Meanwhile, OCP faulted the agency for rejecting its minor correction related to a payroll tax refund from a Moroccan vocational training institution and instead applying adverse facts available. The respondent also challenged Commerce's de facto specificity finding related to reductions in tax fines and penalties the company received as well as the agency's request for information on "other benefits."
Mosaic said Commerce's failure to countervail the mining rights program "strains credulity, as the Mining Rights subsidy gives OCP the main raw material input for phosphate fertilizers (i.e., phosphate rock) essentially for free." The petitioner said that perhaps this finding is "unsurprising" because the agency failed to explain a "peculiar procedural constraint" it "imposed upon itself in this case."
In particular, Mosaic objected that Commerce set the deadlines for case and rebuttal briefs to run with under two weeks to go before the review's final results were to be published, and even held a hearing just six days before the end result was statutorily due. As a result, the agency had to review over 250 pages of briefings from four parties in a shortened time frame and "relied heavily on conclusory assertions that attempted to defend its unreasonable decisions, rather than engage meaningfully with the arguments before it," the brief said.
Regarding the mining rights program, Mosaic said Commerce committed two errors: it improperly included OCP's 2021 HQ/Support and 2021 debt costs in the cost buildup for phosphate rock and erred in including phosphate rock prices from Egypt, Syria and China in the benchmark while excluding data comparable to OCP's. On the port services issue, Mosaic said the agency failed to find that the Moroccan port authority's provision of port services was a de facto specific financial contribution.

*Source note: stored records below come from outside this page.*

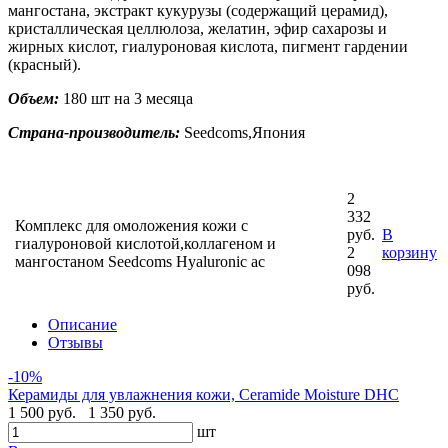
мангостана, экстракт кукурузы (содержащий церамид),
кристаллическая целлюлоза, желатин, эфир сахарозы и
жирных кислот, гиалуроновая кислота, пигмент гардении
(красный).
Объем:
180 шт на 3 месяца
Страна-производитель:
Seedcoms,Япония
2
332
Комплекс для омоложения кожи с
руб.
В
гиалуроновой кислотой,коллагеном и
2
корзину
мангостаном Seedcoms Hyaluronic ac
098
руб.
Описание
Отзывы
-10%
Керамиды для увлажнения кожи, Ceramide Moisture DHC
1 500 руб.
1 350 руб.
шт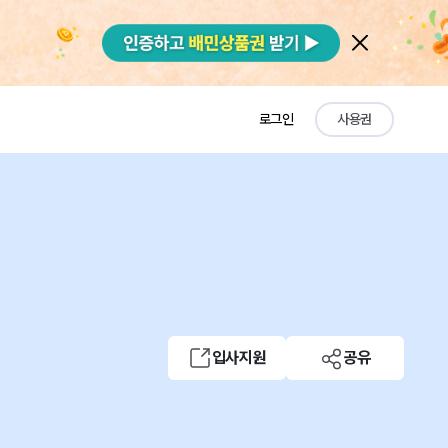
로그인
사용권
입사지원
공유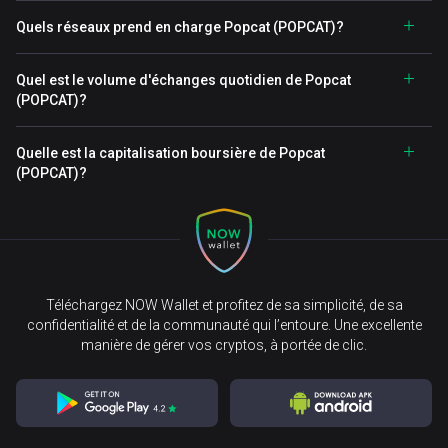
Quels réseaux prend en charge Popcat (POPCAT)?
Quel est le volume d'échanges quotidien de Popcat
(POPCAT)?
Quelle est la capitalisation boursière de Popcat
(POPCAT)?
Téléchargez NOW Wallet et profitez de sa simplicité, de sa
confidentialité et de la communauté qui l’entoure. Une excellente
manière de gérer vos cryptos, à portée de clic.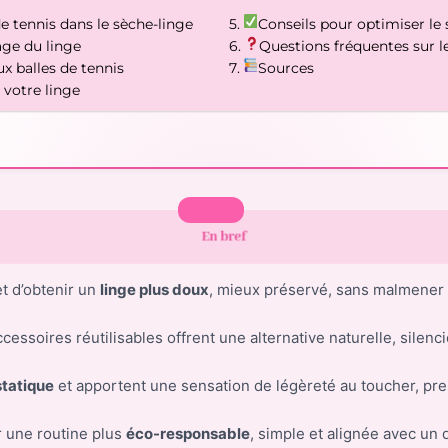
e tennis dans le sèche-linge
Conseils pour optimiser le 
age du linge
Questions fréquentes sur le
ux balles de tennis
Sources
 votre linge
En bref
t d’obtenir un
linge plus doux
, mieux préservé, sans malmener le
cessoires réutilisables offrent une alternative naturelle, silenc
statique
et apportent une sensation de légèreté au toucher, pr
r une routine plus
éco-responsable
, simple et alignée avec un 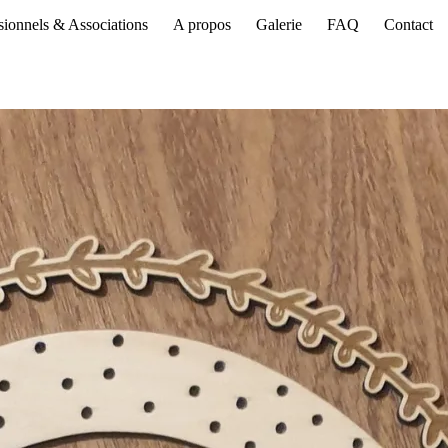
sionnels & Associations
A propos
Galerie
FAQ
Contact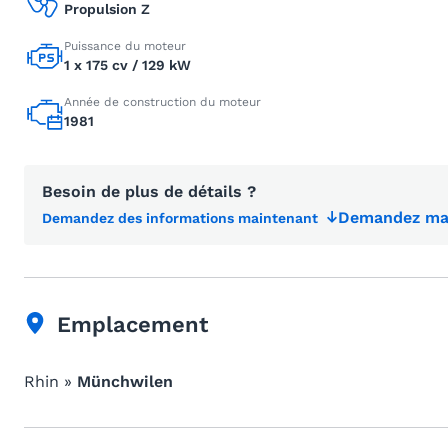
Propulsion Z
Puissance du moteur
1 x 175 cv / 129 kW
Année de construction du moteur
1981
Besoin de plus de détails ?
Demandez mai
Demandez des informations maintenant
Emplacement
Rhin »
Münchwilen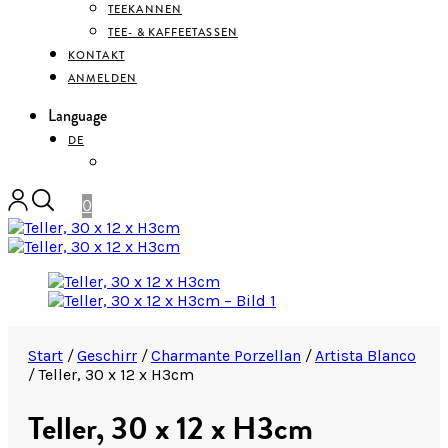
TEEKANNEN
TEE- & KAFFEETASSEN
KONTAKT
ANMELDEN
Language
DE
ENGLISH
0
Start
/
Geschirr
/
Charmante Porzellan
/
Artista Blanco
/
Teller, 30 x 12 x H3cm
Teller, 30 x 12 x H3cm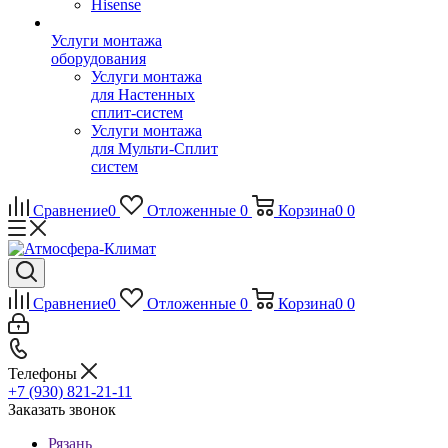
Hisense
Услуги монтажа
оборудования
Услуги монтажа
для Настенных
сплит-систем
Услуги монтажа
для Мульти-Сплит
систем
Сравнение
0
Отложенные
0
Корзина
0
0
Сравнение
0
Отложенные
0
Корзина
0
0
Телефоны
+7 (930) 821-21-11
Заказать звонок
Рязань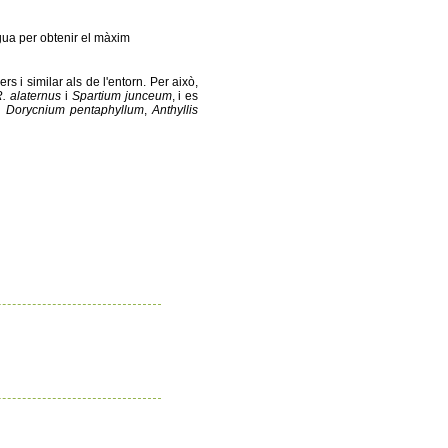
igua per obtenir el màxim
 i similar als de l'entorn. Per això,
R. alaternus
i
Spartium junceum
, i es
,
Dorycnium pentaphyllum
,
Anthyllis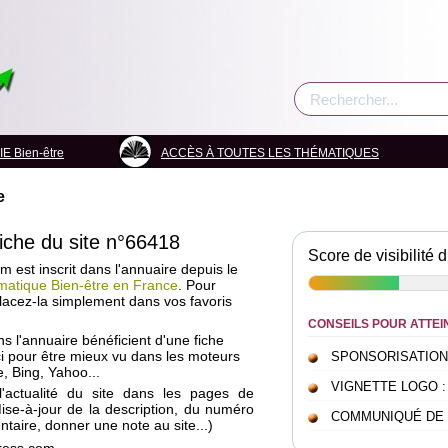
 Bien-être
ACCÈS À TOUTES LES THÉMATIQUES
e
fiche du site n°66418
Score de visibilité d
om est inscrit dans l'annuaire depuis le
matique Bien-être en France
. Pour
placez-la simplement dans vos favoris
CONSEILS POUR ATTEI
ans l'annuaire bénéficient d'une fiche
i pour être mieux vu dans les moteurs
SPONSORISATION : c
, Bing, Yahoo...
VIGNETTE LOGO : pou
l'actualité du site dans les pages de
Mise-à-jour de la description, du numéro
COMMUNIQUÉ DE PRE
taire, donner une note au site...)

OCP's first issue in its brief concerned the "small payroll tax refund" it discovered while preparing for verification. The respondent said it voluntarily disclosed the small refund as a minor correction at the onset of verification, though Commerce said the correction wasn't minor and imposed a 1.27% AFA rate. The respondent said this decision wasn't in line with the record evidence, against the agency's past practice and against the idea that there was a gap in the record. Commerce couldn't use AFA since OCP "acted in good faith and to the best of its ability throughout this review," the brief said.
The respondent also objected to the de facto specificity finding for the company's reductions of tax fines and penalties. OCP said the reductions were made under the Moroccan tax code, "which permits all taxpayers in Morocco to apply for tax fines or penalties leveled against them to be reduced." Noting the trade court's prior rejection of this very position held by Commerce, OCP said reductions of tax fines and penalties are nothing more than ordinary tax programs, making any de facto specificity finding on them "absurd."
Commerce also asked OCP to disclose any and all "other benefits" it received from the Moroccan government, despite lacking evidence the company received any other benefits, it said. The respondent said such an inquiry violates governing trade laws and that the agency "compounded its unlawful inquiry by requiring OCP to provide information regarding purported programs that Commerce has specifically found are not countervailable."